Pay Follows Earnings Pay Line

Contract Pay may follow the same pay line of the Contract Earnings. In order to maintain the same BusinessPlus Contract ID when the pay line data changes mid contract (typically GL information), set common code HRPY/CNTRCTIDAssociated Description 2 to "PAY FOLLOWS EARNINGS." The HR pay assignment will do additional calculations and write out the escrow amount* and the moved escrow amount**, to specified Misc Value fields on the HR pay assignment.
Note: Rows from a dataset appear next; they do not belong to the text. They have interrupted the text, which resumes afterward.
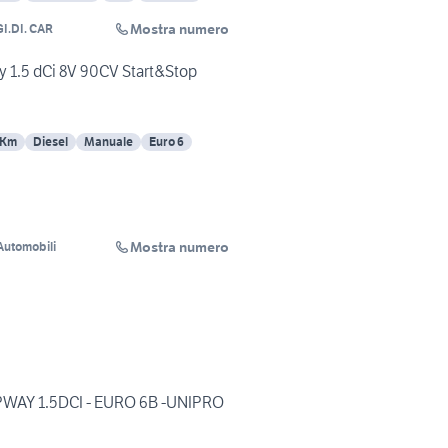
Mostra numero
GI.DI. CAR
 1.5 dCi 8V 90CV Start&Stop
 Km
Diesel
Manuale
Euro 6
Mostra numero
Automobili
WAY 1.5DCI - EURO 6B -UNIPRO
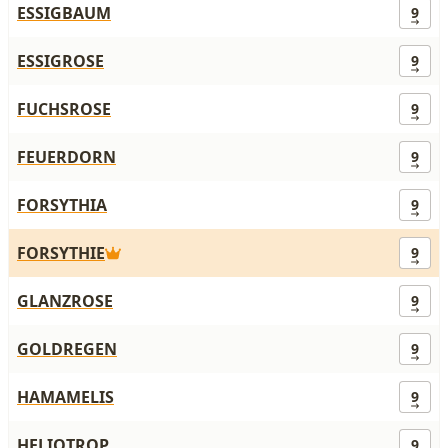
ESSIGBAUM
9
ESSIGROSE
9
FUCHSROSE
9
FEUERDORN
9
FORSYTHIA
9
FORSYTHIE
9
GLANZROSE
9
GOLDREGEN
9
HAMAMELIS
9
HELIOTROP
9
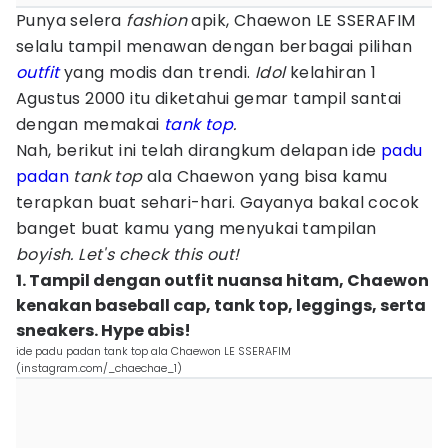
Punya selera
fashion
apik, Chaewon LE SSERAFIM
selalu tampil menawan dengan berbagai pilihan
outfit
yang modis dan trendi.
Idol
kelahiran 1
Agustus 2000 itu diketahui gemar tampil santai
dengan memakai
tank top
.
Nah, berikut ini telah dirangkum delapan ide
padu
padan
tank top
ala Chaewon yang bisa kamu
terapkan buat sehari-hari. Gayanya bakal cocok
banget buat kamu yang menyukai tampilan
boyish.
Let's check this out!
1. Tampil dengan outfit nuansa hitam, Chaewon
kenakan baseball cap, tank top, leggings, serta
sneakers. Hype abis!
ide padu padan tank top ala Chaewon LE SSERAFIM
(instagram.com/_chaechae_1)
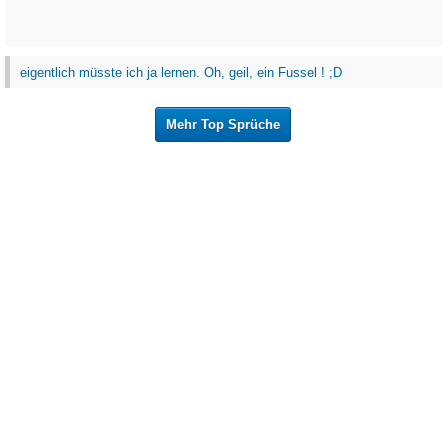
eigentlich müsste ich ja lernen. Oh, geil, ein Fussel ! ;D
Mehr Top Sprüche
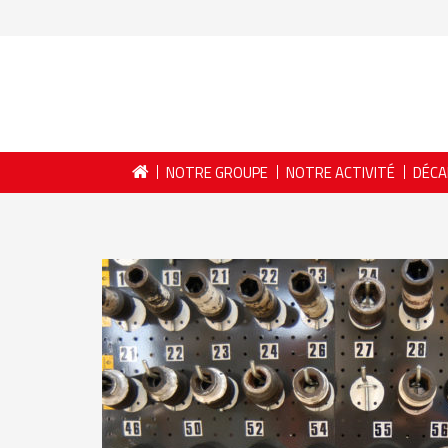
NOTRE GROUPE
NOTRE ACTIVITÉ
DÉCA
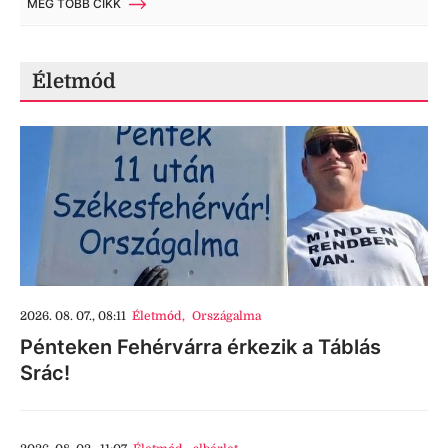
MÉG TÖBB CIKK
Életmód
2026. 08. 07., 08:11
Életmód
,
Országalma
Pénteken Fehérvárra érkezik a Táblás
Srác!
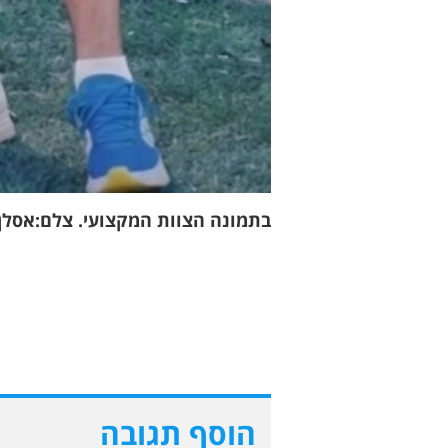
בתמונה הצוות המקצועי. צלם:אסלן
הוסף תגובה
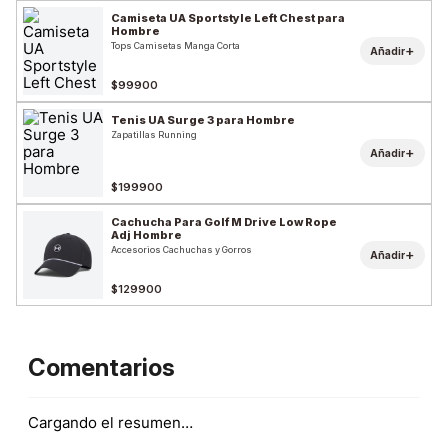
Camiseta UA Sportstyle Left Chest para
Hombre
Tops Camisetas Manga Corta
+
Añadir
$99900
Tenis UA Surge 3 para Hombre
Zapatillas Running
+
Añadir
$199900
Cachucha Para Golf M Drive Low Rope
Adj Hombre
Accesorios Cachuchas y Gorros
+
Añadir
$129900
Comentarios
Cargando el resumen…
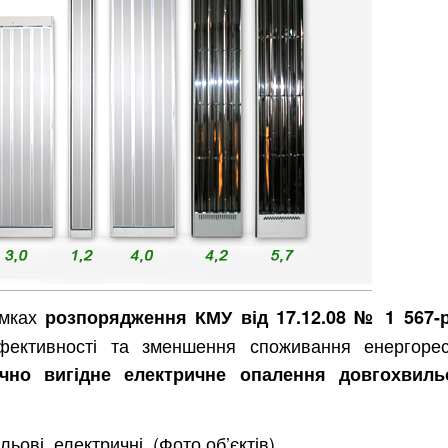
мках
розпорядження КМУ від 17.12.08 № 1 567-
фективності та зменшення споживання енергорес
ічно вигідне електричне опалення довгохвил
ильові
, електричні. (Фото об’єктів)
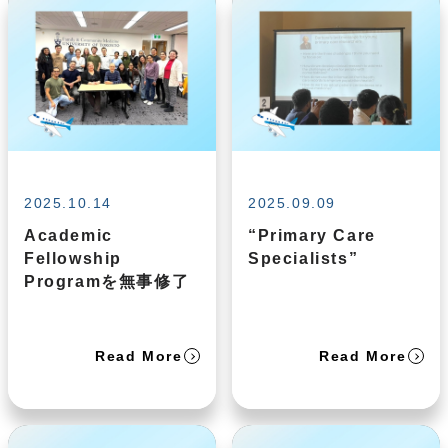
2025.10.14
2025.09.09
Academic
“Primary Care
Fellowship
Specialists”
Programを無事修了
Read More
Read More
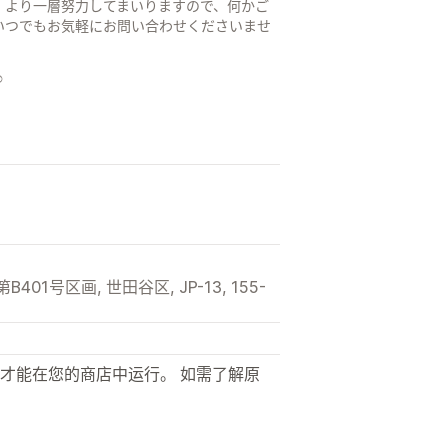
、より一層努力してまいりますので、何かご
いつでもお気軽にお問い合わせくださいませ
️
01号区画, 世田谷区, JP-13, 155-
才能在您的商店中运行。 如需了解原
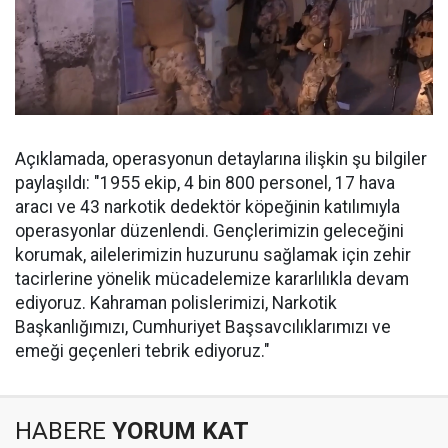
Açıklamada, operasyonun detaylarına ilişkin şu bilgiler
paylaşıldı: "1955 ekip, 4 bin 800 personel, 17 hava
aracı ve 43 narkotik dedektör köpeğinin katılımıyla
operasyonlar düzenlendi. Gençlerimizin geleceğini
korumak, ailelerimizin huzurunu sağlamak için zehir
tacirlerine yönelik mücadelemize kararlılıkla devam
ediyoruz. Kahraman polislerimizi, Narkotik
Başkanlığımızı, Cumhuriyet Başsavcılıklarımızı ve
emeği geçenleri tebrik ediyoruz."
HABERE
YORUM KAT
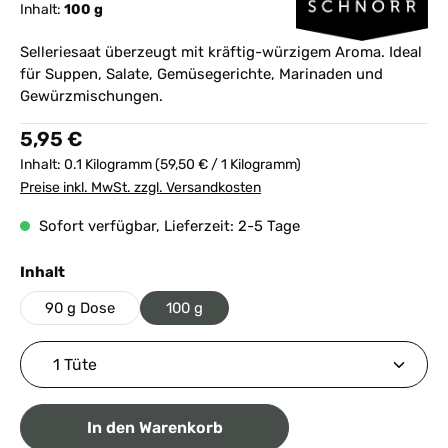
Inhalt:
100 g
Selleriesaat überzeugt mit kräftig-würzigem Aroma. Ideal
für Suppen, Salate, Gemüsegerichte, Marinaden und
Gewürzmischungen.
Regulärer Preis:
5,95 €
Inhalt:
0.1 Kilogramm
(59,50 € / 1 Kilogramm)
Preise inkl. MwSt. zzgl. Versandkosten
Sofort verfügbar, Lieferzeit: 2-5 Tage
auswählen
Inhalt
90 g Dose
100 g
Produkt Anzahl: Gib den gewünschten Wert ein ode
In den Warenkorb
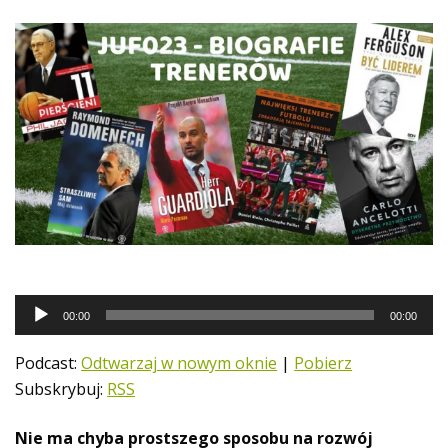
O
00:00
00:00
d
t
Podcast:
Odtwarzaj w nowym oknie
|
Pobierz
w
Subskrybuj:
RSS
a
r
Nie ma chyba prostszego sposobu na rozwój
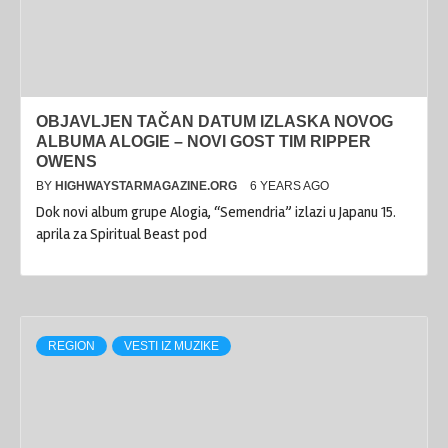
OBJAVLJEN TAČAN DATUM IZLASKA NOVOG
ALBUMA ALOGIE – NOVI GOST TIM RIPPER
OWENS
BY
HIGHWAYSTARMAGAZINE.ORG
6 YEARS AGO
Dok novi album grupe Alogia, “Semendria” izlazi u Japanu 15.
aprila za Spiritual Beast pod
REGION
VESTI IZ MUZIKE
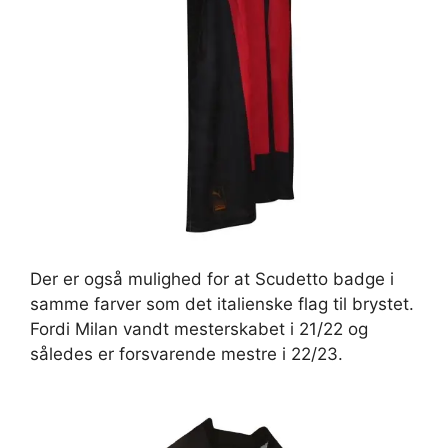
Der er også mulighed for at Scudetto badge i
samme farver som det italienske flag til brystet.
Fordi Milan vandt mesterskabet i 21/22 og
således er forsvarende mestre i 22/23.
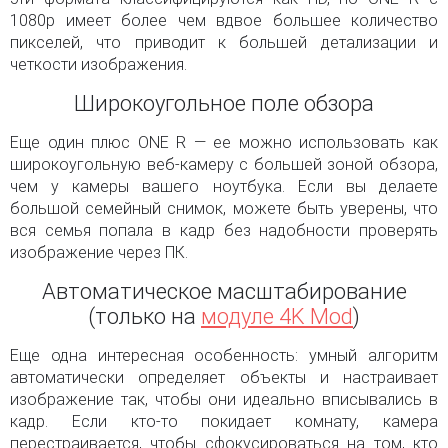
1080p имеет более чем вдвое большее количество
пикселей, что приводит к большей детализации и
четкости изображения.
Широкоугольное поле обзора
Еще один плюс ONE R — ее можно использовать как
широкоугольную веб-камеру с большей зоной обзора,
чем у камеры вашего ноутбука. Если вы делаете
большой семейный снимок, можете быть уверены, что
вся семья попала в кадр без надобности проверять
изображение через ПК.
Автоматическое масштабирование
(только на
модуле 4K Mod
)
Еще одна интересная особенность: умный алгоритм
автоматически определяет объекты и настраивает
изображение так, чтобы они идеально вписывались в
кадр. Если кто-то покидает комнату, камера
перестраивается, чтобы сфокусироваться на том, кто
Escrow amount: This is the escrow amount that will follow the pay line and is written to a Misc Value field on the HR Pay assignment page. It is specified in Associated Value 3 of the HRPY/CNTRCTIDcommon code and defaults to Misc Value field 5 of HR pay assignment.
Moved escrow amount: This is the amount of escrow that has been moved from the pay line and is to be paid on another pay line. The amount will be written to a Misc Value field on the HR Pay assignment page. It is specified in Associated Value 4 of the HRPY/CNTRCTIDcommon code and defaults to Misc Value field 4.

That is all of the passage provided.